Serie D, il tribunale federale rigetta l'istanza della Reggina contro il Messina
Il Tribunale federale nazionale della Figc ha depositato il 2 maggio un decreto monocratico con il quale ha dichiarato inammissibile e rigettato l'istanza cautelare presentata dalla A.S. Reggina 1914 SSD arl, che chiedeva la sospensione del campionato di serie D, girone I". Lo dice una nota dell'Acr Messina calcio.
"Il ricorso, depositato dalla società calabrese il 30 aprile scorso - continua la nota - mirava a contestare la validità dell'iscrizione al campionato dell'A.C.R. Messina e dei relativi tesseramenti, con l'obiettivo di ottenere l'esclusione del Club peloritano dalla competizione o, in subordine, la perdita a tavolino di tutte le gare disputate. Il presidente del Tfn, Carlo Sica, ha rilevato plurimi e gravi vizi di inammissibilità nel ricorso: la mancata impugnazione degli atti originari di iscrizione e tesseramento presso il dipartimento interregionale della Lnd, il mancato coinvolgimento dei soggetti controinteressati, tra cui la stessa Figc, e l'assenza dal contraddittorio delle società Savoia e Nissa, attualmente prima e seconda nel girone".
"Il Tribunale - conclude la nota - ha altresì evidenziato come il trasferimento del titolo sportivo e dei tesseramenti operato dalla Federazione alla nuova società A.C.R. Messina 1900 SSD arl costituisca implicito riconoscimento della validità dell'intera attività sportiva svolta nel corso della stagione. Il campionato prosegue dunque regolarmente. L'udienza di merito è stata fissata per il 12 maggio nella sede federale di Roma"

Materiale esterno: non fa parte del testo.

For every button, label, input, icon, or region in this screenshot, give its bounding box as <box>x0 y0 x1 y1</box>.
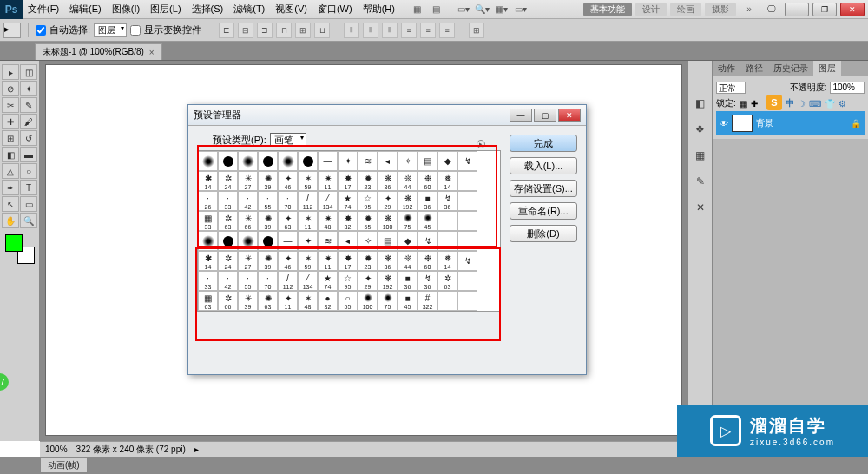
brush-preset[interactable]: ·33 <box>198 271 218 291</box>
save-set-button[interactable]: 存储设置(S)... <box>510 180 577 197</box>
brush-preset[interactable] <box>238 231 258 251</box>
brush-preset[interactable] <box>457 211 477 231</box>
brush-preset[interactable]: ❊44 <box>398 251 418 271</box>
brush-preset[interactable]: ·42 <box>218 271 238 291</box>
lock-position-icon[interactable]: ✚ <box>751 99 758 109</box>
current-tool-icon[interactable]: ▸ <box>3 23 21 38</box>
brush-preset[interactable]: ✦29 <box>358 271 378 291</box>
dialog-close-button[interactable]: ✕ <box>558 109 581 122</box>
info-flyout-icon[interactable]: ▸ <box>194 444 199 454</box>
type-tool[interactable]: T <box>20 180 37 195</box>
search-icon[interactable]: 🖵 <box>764 3 779 16</box>
brush-preset[interactable]: ☆95 <box>358 191 378 211</box>
eyedropper-tool[interactable]: ✎ <box>20 97 37 113</box>
flyout-menu-icon[interactable]: ▸ <box>477 140 485 148</box>
tab-layers[interactable]: 图层 <box>813 61 841 76</box>
workspace-more-icon[interactable]: » <box>741 3 757 16</box>
auto-select-dropdown[interactable]: 图层 <box>94 23 127 37</box>
brush-preset[interactable] <box>437 211 457 231</box>
visibility-icon[interactable]: 👁 <box>720 119 728 128</box>
pen-tool[interactable]: ✒ <box>2 180 19 195</box>
brush-preset[interactable]: ✦11 <box>278 291 298 311</box>
brush-preset[interactable] <box>457 171 477 191</box>
brush-preset[interactable]: ●32 <box>318 291 338 311</box>
brush-preset[interactable]: ✦ <box>298 231 318 251</box>
brush-preset[interactable]: ·55 <box>258 191 278 211</box>
screen-mode-icon[interactable]: ▭▾ <box>513 3 529 16</box>
hand-tool[interactable]: ✋ <box>2 213 19 228</box>
doc-info[interactable]: 322 像素 x 240 像素 (72 ppi) <box>76 444 186 456</box>
brush-preset[interactable]: ↯ <box>418 231 437 251</box>
distribute-v-icon[interactable]: ≡ <box>420 23 436 38</box>
brush-preset[interactable]: ❋36 <box>378 251 398 271</box>
fg-color-swatch[interactable] <box>5 234 23 252</box>
brush-preset[interactable] <box>457 231 477 251</box>
brush-preset[interactable] <box>218 231 238 251</box>
brush-preset[interactable]: ✲24 <box>218 251 238 271</box>
brush-preset[interactable]: ↯36 <box>418 271 437 291</box>
brush-preset[interactable]: ⁄134 <box>318 191 338 211</box>
menu-文件(F)[interactable]: 文件(F) <box>23 3 64 14</box>
document-tab[interactable]: 未标题-1 @ 100%(RGB/8) × <box>35 43 162 60</box>
color-panel-icon[interactable]: ◧ <box>692 95 709 111</box>
lasso-tool[interactable]: ⊘ <box>2 81 19 96</box>
adjustments-panel-icon[interactable]: ✎ <box>692 174 709 189</box>
align-bottom-icon[interactable]: ⊔ <box>314 23 330 38</box>
brush-preset[interactable] <box>457 271 477 291</box>
brush-preset[interactable]: ✷11 <box>318 171 338 191</box>
brush-preset[interactable]: ≋ <box>358 151 378 171</box>
brush-preset[interactable]: ◆ <box>398 231 418 251</box>
brush-preset[interactable]: ✶59 <box>298 251 318 271</box>
align-center-v-icon[interactable]: ⊞ <box>295 23 311 38</box>
brush-preset[interactable]: ■45 <box>398 291 418 311</box>
menu-窗口(W)[interactable]: 窗口(W) <box>312 3 358 14</box>
distribute-left-icon[interactable]: ⦀ <box>344 23 359 38</box>
gradient-tool[interactable]: ▬ <box>20 147 37 162</box>
brush-preset[interactable]: ✦63 <box>278 211 298 231</box>
brush-preset[interactable] <box>278 151 298 171</box>
brush-preset[interactable]: ✺39 <box>258 171 278 191</box>
menu-视图(V)[interactable]: 视图(V) <box>270 3 312 14</box>
brush-preset[interactable]: ✳27 <box>238 251 258 271</box>
brush-tool[interactable]: 🖌 <box>20 114 37 129</box>
brush-preset[interactable]: ▤ <box>418 151 437 171</box>
brush-preset[interactable]: ❉60 <box>418 251 437 271</box>
path-tool[interactable]: ↖ <box>2 196 19 212</box>
align-center-h-icon[interactable]: ⊟ <box>238 23 253 38</box>
brush-preset[interactable]: ▤ <box>378 231 398 251</box>
history-brush-tool[interactable]: ↺ <box>20 130 37 146</box>
launch-minibridge-icon[interactable]: ▤ <box>429 3 444 16</box>
brush-preset[interactable]: — <box>318 151 338 171</box>
menu-帮助(H)[interactable]: 帮助(H) <box>358 3 400 14</box>
preset-type-dropdown[interactable]: 画笔 <box>270 133 306 147</box>
brush-preset[interactable]: ✱14 <box>198 251 218 271</box>
zoom-percent[interactable]: 100% <box>45 444 68 454</box>
workspace-essentials[interactable]: 基本功能 <box>583 3 632 16</box>
shape-tool[interactable]: ▭ <box>20 196 37 212</box>
distribute-bottom-icon[interactable]: ≡ <box>439 23 455 38</box>
brush-preset[interactable]: ✳39 <box>238 291 258 311</box>
brush-preset[interactable]: ★74 <box>318 271 338 291</box>
brush-preset[interactable]: ○55 <box>338 291 358 311</box>
menu-图像(I)[interactable]: 图像(I) <box>107 3 145 14</box>
menu-编辑(E)[interactable]: 编辑(E) <box>64 3 107 14</box>
view-extras-icon[interactable]: ▭▾ <box>456 3 471 16</box>
brush-preset[interactable]: ■36 <box>418 191 437 211</box>
brush-preset[interactable]: ✶59 <box>298 171 318 191</box>
align-right-icon[interactable]: ⊐ <box>257 23 273 38</box>
menu-滤镜(T)[interactable]: 滤镜(T) <box>228 3 270 14</box>
brush-preset[interactable]: ✲24 <box>218 171 238 191</box>
brush-preset[interactable]: ✺63 <box>258 291 278 311</box>
distribute-h-icon[interactable]: ⦀ <box>363 23 378 38</box>
tab-history[interactable]: 历史记录 <box>768 61 813 76</box>
brush-preset[interactable] <box>457 291 477 311</box>
close-tab-icon[interactable]: × <box>149 48 155 57</box>
brush-preset[interactable] <box>437 231 457 251</box>
brush-preset[interactable]: ▦63 <box>198 291 218 311</box>
brush-preset[interactable]: /112 <box>298 191 318 211</box>
layer-thumbnail[interactable] <box>732 115 753 132</box>
brush-preset[interactable]: ☆95 <box>338 271 358 291</box>
done-button[interactable]: 完成 <box>510 135 577 152</box>
brush-preset[interactable]: ✹55 <box>358 211 378 231</box>
brush-preset[interactable]: ✷48 <box>318 211 338 231</box>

Cosa aveva chiesto la Reggina
La Reggina (serie D girone I) aveva presentato un esposto alla procura federale della Figc, in riferimento a "gravi violazioni" da parte del Messina e dei suoi dirigenti nel campionato in corso, "ammessa al campionato, nonostante la dichiarazione di insolvenza decretata lo scorso anno e successivamente penalizzata con 14 punti".

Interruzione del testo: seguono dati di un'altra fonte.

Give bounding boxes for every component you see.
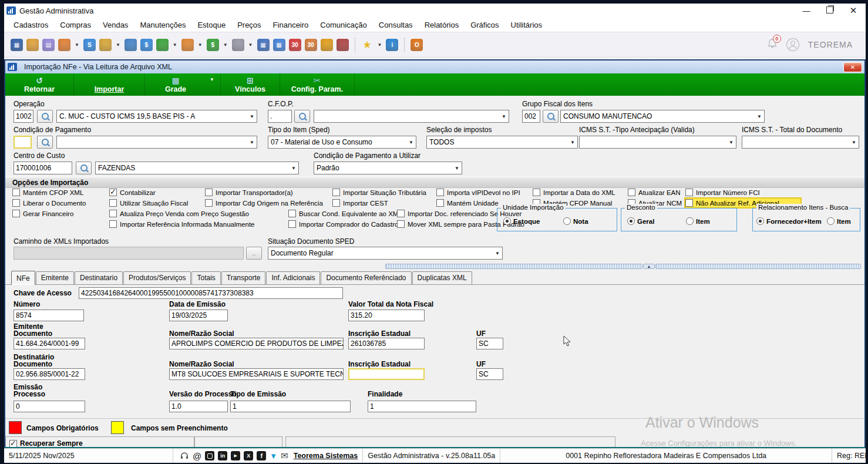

Una situazione, "che ha di fatto determinato - veniva sottolineato nell'esposto - da una parte, l'irregolarità dell'iscrizione al campionato e la posizione dei tesserati, a partire dall'inizio della stagione sportiva, dall'altra il fatto che l'Acr Messina abbia schierato giocatori con tesseramento nullo per la quasi totalità delle partite della stagione e in particolare nelle gare disputate, sia nel girone di andata, che in quello di ritorno, contro la Reggina". Partite che si sono concluse con una vittoria del Messina e un pareggio.
I fatti, sottolineava l'esposto, "risulterebbero idonei a incidere direttamente, sia sulla correttezza dei risultati delle gare già disputate, sia sulla regolarità complessiva del girone e della classifica, con effetti immediati sui meccanismi di promozione e di chiusura del campionato". Oltre alla Reggina, secondo quanto aveva appreso l'Ansa, altre squadre, come Sancataldese e Acireale, avevano presentato analogo esposto e sono in attesa di conoscere gli sviluppi dell'indagine.